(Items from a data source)
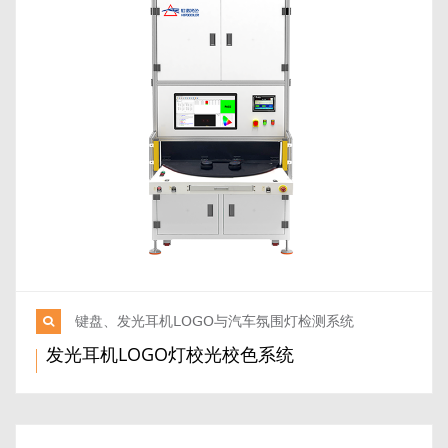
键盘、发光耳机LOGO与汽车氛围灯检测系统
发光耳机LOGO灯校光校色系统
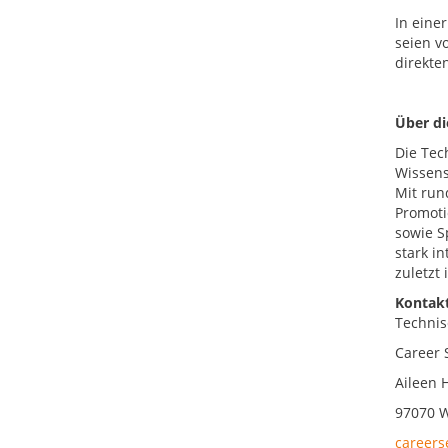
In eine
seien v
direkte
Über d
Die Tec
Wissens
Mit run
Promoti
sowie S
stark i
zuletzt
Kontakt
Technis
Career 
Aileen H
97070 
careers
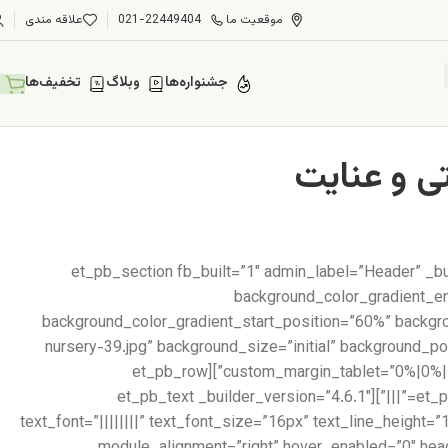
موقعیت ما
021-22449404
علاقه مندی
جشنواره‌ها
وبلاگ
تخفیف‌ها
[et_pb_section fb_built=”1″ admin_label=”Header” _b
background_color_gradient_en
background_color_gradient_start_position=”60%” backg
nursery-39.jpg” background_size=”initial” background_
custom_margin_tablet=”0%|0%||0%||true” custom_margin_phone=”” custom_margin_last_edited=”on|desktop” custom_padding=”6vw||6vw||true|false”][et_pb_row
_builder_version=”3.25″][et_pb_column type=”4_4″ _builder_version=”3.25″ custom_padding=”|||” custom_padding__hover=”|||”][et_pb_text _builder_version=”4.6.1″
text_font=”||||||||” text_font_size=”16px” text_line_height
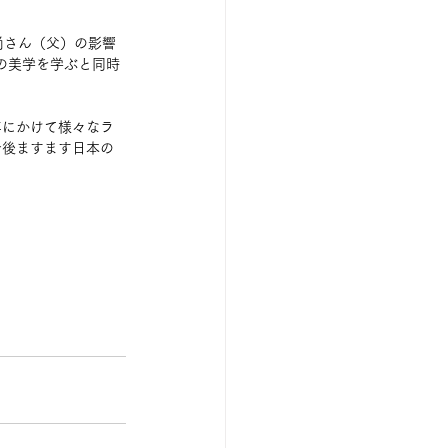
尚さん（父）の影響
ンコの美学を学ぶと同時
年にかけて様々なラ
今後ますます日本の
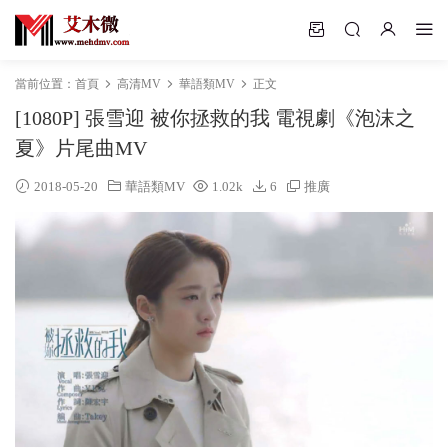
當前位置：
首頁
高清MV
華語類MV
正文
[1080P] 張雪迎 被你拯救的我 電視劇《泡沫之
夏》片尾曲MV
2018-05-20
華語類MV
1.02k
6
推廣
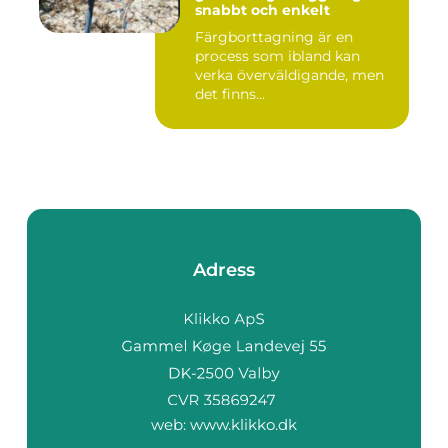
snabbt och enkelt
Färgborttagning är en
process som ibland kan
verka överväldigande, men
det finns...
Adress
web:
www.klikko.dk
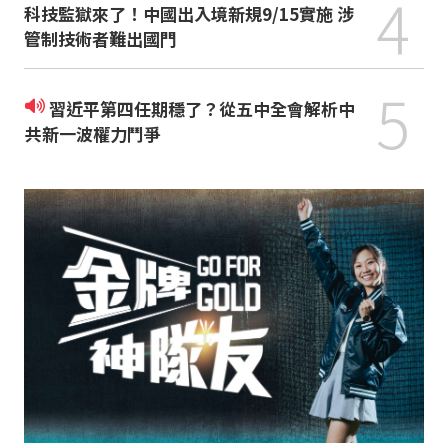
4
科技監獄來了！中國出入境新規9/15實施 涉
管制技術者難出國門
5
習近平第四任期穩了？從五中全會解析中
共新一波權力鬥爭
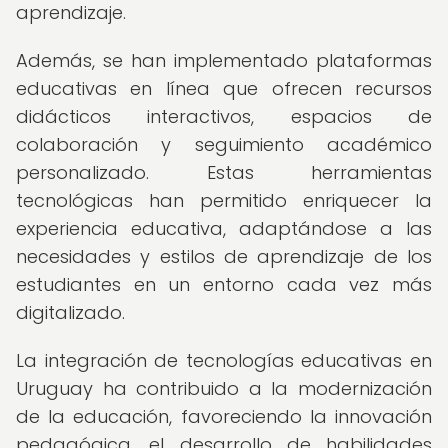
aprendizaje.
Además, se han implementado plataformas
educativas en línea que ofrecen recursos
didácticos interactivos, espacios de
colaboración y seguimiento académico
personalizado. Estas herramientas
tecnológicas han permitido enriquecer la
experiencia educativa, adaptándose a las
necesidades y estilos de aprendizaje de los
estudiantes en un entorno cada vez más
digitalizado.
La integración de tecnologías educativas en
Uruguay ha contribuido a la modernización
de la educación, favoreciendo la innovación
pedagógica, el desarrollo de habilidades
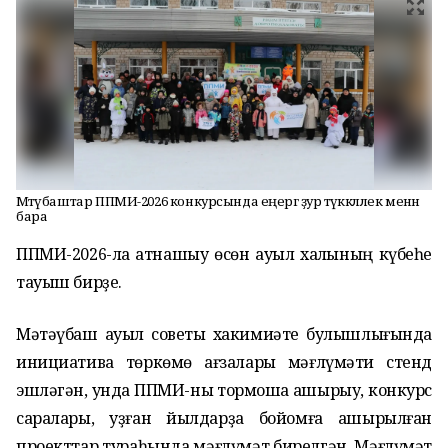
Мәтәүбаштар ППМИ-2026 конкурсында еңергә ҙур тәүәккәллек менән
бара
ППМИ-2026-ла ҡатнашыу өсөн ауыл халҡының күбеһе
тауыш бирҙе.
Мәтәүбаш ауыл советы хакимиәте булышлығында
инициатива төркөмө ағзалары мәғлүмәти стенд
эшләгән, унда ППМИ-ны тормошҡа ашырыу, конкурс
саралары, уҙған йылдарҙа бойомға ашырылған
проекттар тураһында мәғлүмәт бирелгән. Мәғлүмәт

==

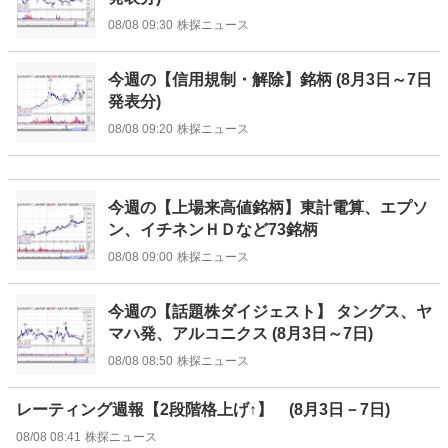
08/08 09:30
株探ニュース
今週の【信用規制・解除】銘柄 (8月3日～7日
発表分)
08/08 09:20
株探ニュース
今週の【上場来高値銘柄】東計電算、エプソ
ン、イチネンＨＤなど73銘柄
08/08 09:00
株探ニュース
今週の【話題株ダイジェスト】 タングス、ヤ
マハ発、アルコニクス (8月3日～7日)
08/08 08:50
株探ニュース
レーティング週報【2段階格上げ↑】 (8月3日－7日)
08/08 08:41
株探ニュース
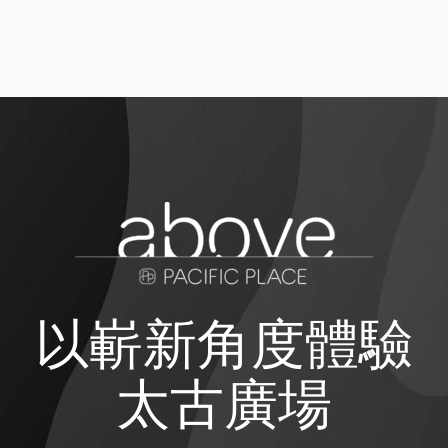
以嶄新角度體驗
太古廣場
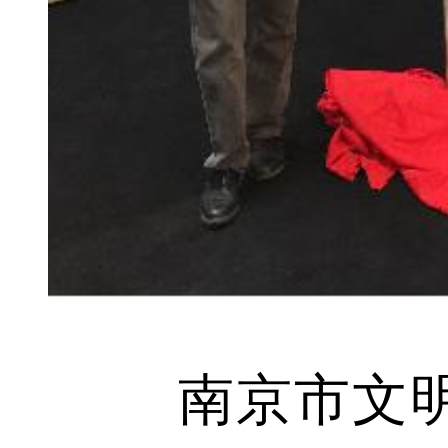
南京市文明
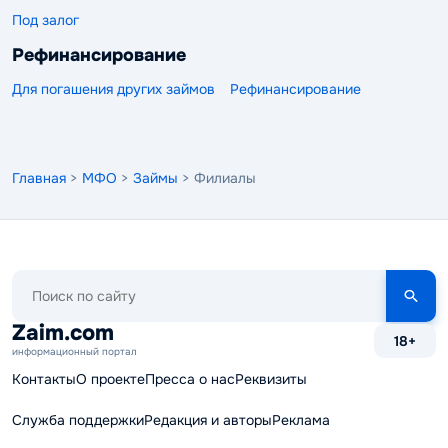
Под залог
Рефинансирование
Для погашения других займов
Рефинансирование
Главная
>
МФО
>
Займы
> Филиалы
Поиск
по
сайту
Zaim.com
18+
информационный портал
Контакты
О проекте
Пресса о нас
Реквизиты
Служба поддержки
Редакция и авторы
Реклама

--

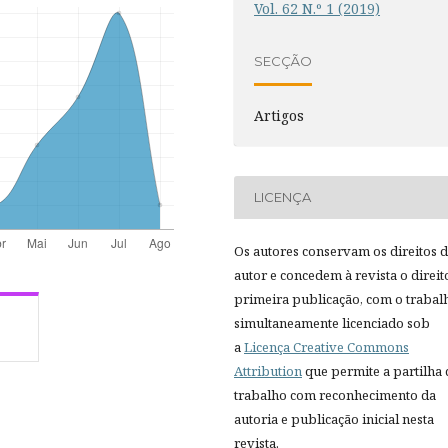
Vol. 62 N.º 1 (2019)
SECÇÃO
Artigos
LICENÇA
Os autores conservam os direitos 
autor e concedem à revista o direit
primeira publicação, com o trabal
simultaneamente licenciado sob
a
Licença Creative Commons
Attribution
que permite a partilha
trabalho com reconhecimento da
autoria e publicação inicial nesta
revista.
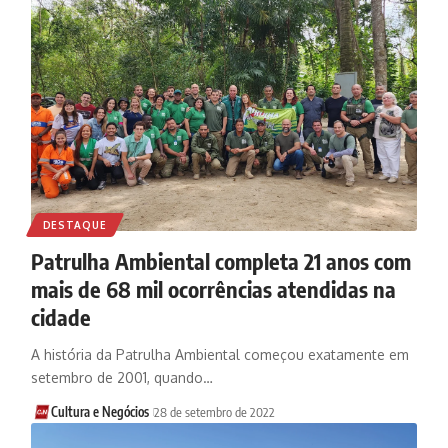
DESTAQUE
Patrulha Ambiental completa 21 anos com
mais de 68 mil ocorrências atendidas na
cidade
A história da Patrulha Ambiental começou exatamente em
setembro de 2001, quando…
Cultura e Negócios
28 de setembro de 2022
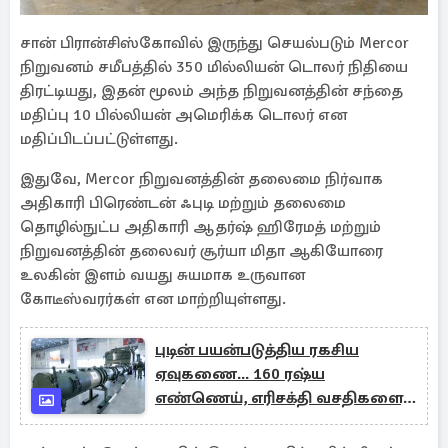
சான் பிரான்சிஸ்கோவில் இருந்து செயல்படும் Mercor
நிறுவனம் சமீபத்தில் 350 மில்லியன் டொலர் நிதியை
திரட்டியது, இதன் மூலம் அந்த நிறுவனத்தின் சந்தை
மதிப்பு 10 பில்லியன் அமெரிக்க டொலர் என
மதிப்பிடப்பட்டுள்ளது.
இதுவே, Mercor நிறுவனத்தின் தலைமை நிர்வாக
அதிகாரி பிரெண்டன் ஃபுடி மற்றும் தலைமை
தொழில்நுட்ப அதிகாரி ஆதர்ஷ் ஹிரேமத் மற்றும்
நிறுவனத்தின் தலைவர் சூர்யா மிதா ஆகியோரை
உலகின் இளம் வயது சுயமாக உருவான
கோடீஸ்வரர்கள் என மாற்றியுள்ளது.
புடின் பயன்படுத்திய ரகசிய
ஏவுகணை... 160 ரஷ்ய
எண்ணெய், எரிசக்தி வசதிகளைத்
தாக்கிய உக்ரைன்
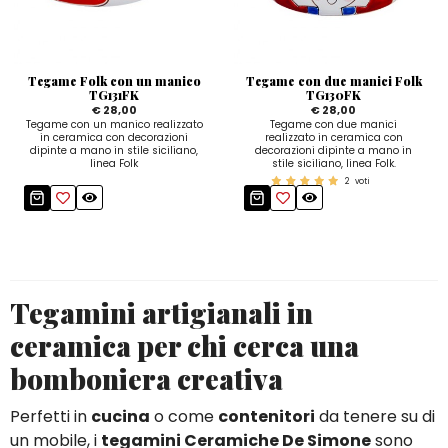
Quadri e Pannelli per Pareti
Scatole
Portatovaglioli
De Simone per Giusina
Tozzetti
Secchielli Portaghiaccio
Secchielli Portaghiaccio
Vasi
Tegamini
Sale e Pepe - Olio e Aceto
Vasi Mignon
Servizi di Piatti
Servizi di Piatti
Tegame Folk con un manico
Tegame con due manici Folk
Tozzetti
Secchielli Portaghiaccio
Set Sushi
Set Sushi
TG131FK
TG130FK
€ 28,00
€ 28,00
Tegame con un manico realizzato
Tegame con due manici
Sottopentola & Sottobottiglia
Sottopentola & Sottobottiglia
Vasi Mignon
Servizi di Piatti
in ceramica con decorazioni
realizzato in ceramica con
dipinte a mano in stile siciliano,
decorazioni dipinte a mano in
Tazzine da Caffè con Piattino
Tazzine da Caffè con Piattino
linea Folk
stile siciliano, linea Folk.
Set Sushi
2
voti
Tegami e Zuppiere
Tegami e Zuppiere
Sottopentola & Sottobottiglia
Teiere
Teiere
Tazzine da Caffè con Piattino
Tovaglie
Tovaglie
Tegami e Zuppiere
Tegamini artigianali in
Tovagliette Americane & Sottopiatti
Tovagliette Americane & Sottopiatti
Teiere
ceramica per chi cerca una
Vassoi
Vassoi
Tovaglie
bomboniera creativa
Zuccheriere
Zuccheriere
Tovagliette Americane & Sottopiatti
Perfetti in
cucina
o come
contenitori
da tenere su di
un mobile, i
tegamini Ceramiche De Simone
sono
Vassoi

:: Your goal ::
Your answer should consist of the lines above between those holding "verka överväldigande, men" and "de la educación, favoreciendo la innovación", inclusive, reproduced word for word and without pictures.

:: Your response ::
verka överväldigande, men
det finns...
Adress
web:
www.klikko.dk
4
科技監獄來了！中國出入境新規9/15實施 涉
管制技術者難出國門
5
習近平第四任期穩了？從五中全會解析中
共新一波權力鬥爭
aprendizaje.
Además, se han implementado plataformas
educativas en línea que ofrecen recursos
didácticos interactivos, espacios de
colaboración y seguimiento académico
personalizado. Estas herramientas
tecnológicas han permitido enriquecer la
experiencia educativa, adaptándose a las
necesidades y estilos de aprendizaje de los
estudiantes en un entorno cada vez más
digitalizado.
La integración de tecnologías educativas en
Uruguay ha contribuido a la modernización
de la educación, favoreciendo la innovación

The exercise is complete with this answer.